▶ Exercise
The whole listing below must be printed again exactly, images excluded.

# # # # #

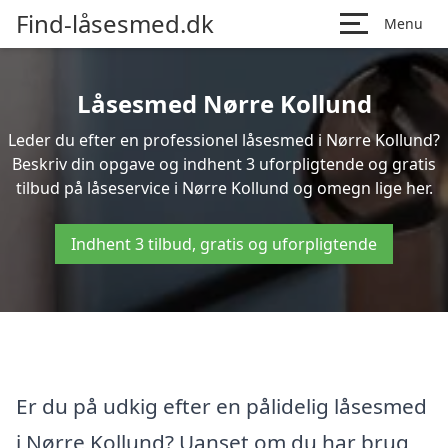
Find-låsesmed.dk
Menu
Låsesmed Nørre Kollund
Leder du efter en professionel låsesmed i Nørre Kollund?
Beskriv din opgave og indhent 3 uforpligtende og gratis
tilbud på låseservice i Nørre Kollund og omegn lige her.
Indhent 3 tilbud, gratis og uforpligtende
Er du på udkig efter en pålidelig låsesmed
i Nørre Kollund? Uanset om du har brug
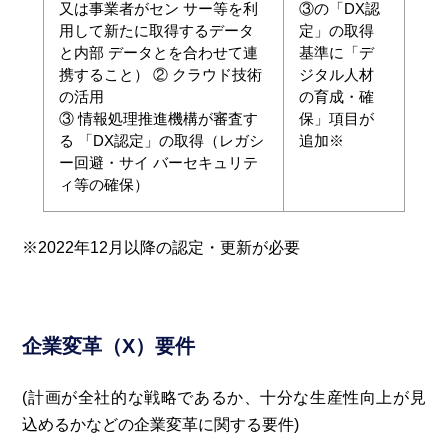
又は事業者がセン サー等を利
③の「DX認
用して新たに取得するデータ
定」の取得
と内部 データとを合わせて連
基準に「デ
携すること） ② クラウド技術
ジタル人材
の活用
の育成・確
③ 情報処理推進機構が審査す
保」項目が
る 「DX認定」の取得（レガシ
追加※
ー回避・サイ バーセキュリテ
ィ等の確保）
※2022年12月以降の認定・更新が必要
企業変革（X）要件
(計画が全社的な戦略であるか、十分な生産性向上が見
込めるかなどの企業変革に関する要件)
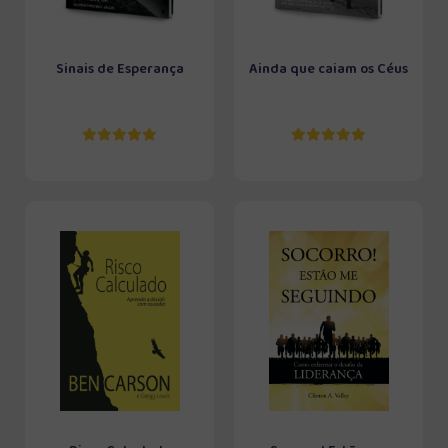
Sinais de Esperança
Ainda que caiam os Céus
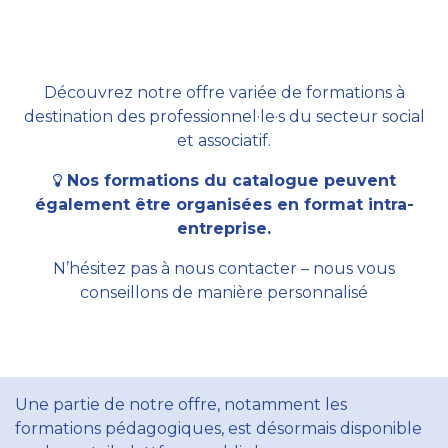
Découvrez notre offre variée de formations à
destination des professionnel·le·s du secteur social
et associatif.
Nos formations du catalogue peuvent
également être organisées en format intra-
entreprise.
N’hésitez pas à nous contacter – nous vous
conseillons de manière personnalisé
Une partie de notre offre, notamment les
formations pédagogiques, est désormais disponible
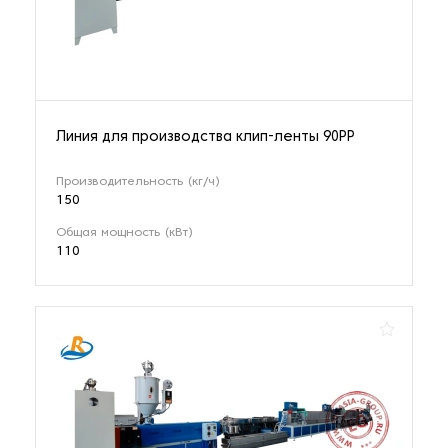
Линия для производства клип-ленты 90PP
Производительность (кг/ч)
150
Общая мощность (кВт)
110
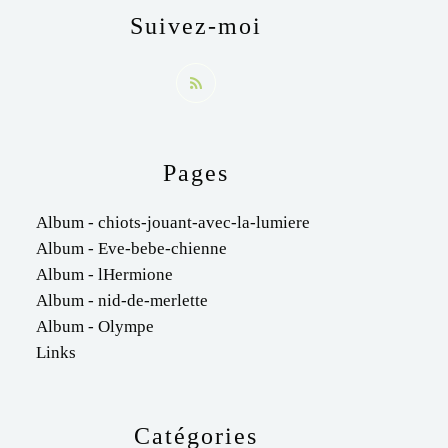
Suivez-moi
Pages
Album - chiots-jouant-avec-la-lumiere
Album - Eve-bebe-chienne
Album - lHermione
Album - nid-de-merlette
Album - Olympe
Links
Catégories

# # # # #

▶ Answer to this exercise
Find-låsesmed.dk
Menu
Låsesmed Nørre Kollund
Leder du efter en professionel låsesmed i Nørre Kollund?
Beskriv din opgave og indhent 3 uforpligtende og gratis
tilbud på låseservice i Nørre Kollund og omegn lige her.
Indhent 3 tilbud, gratis og uforpligtende
Er du på udkig efter en pålidelig låsesmed
i Nørre Kollund? Uanset om du har brug
又は事業者がセン サー等を利
③の「DX認
用して新たに取得するデータ
定」の取得
と内部 データとを合わせて連
基準に「デ
携すること） ② クラウド技術
ジタル人材
の活用
の育成・確
③ 情報処理推進機構が審査す
保」項目が
る 「DX認定」の取得（レガシ
追加※
ー回避・サイ バーセキュリテ
ィ等の確保）
※2022年12月以降の認定・更新が必要
企業変革（X）要件
(計画が全社的な戦略であるか、十分な生産性向上が見
込めるかなどの企業変革に関する要件)
Sinais de Esperança
Ainda que caiam os Céus
Découvrez notre offre variée de formations à
destination des professionnel·le·s du secteur social
et associatif.
Nos formations du catalogue peuvent
également être organisées en format intra-
entreprise.
N’hésitez pas à nous contacter – nous vous
conseillons de manière personnalisé
Une partie de notre offre, notamment les
formations pédagogiques, est désormais disponible
Линия для производства клип-ленты 90PP
Производительность (кг/ч)
150
Общая мощность (кВт)
110
Suivez-moi
Pages
Album - chiots-jouant-avec-la-lumiere
Album - Eve-bebe-chienne
Album - lHermione
Album - nid-de-merlette
Album - Olympe
Links
Catégories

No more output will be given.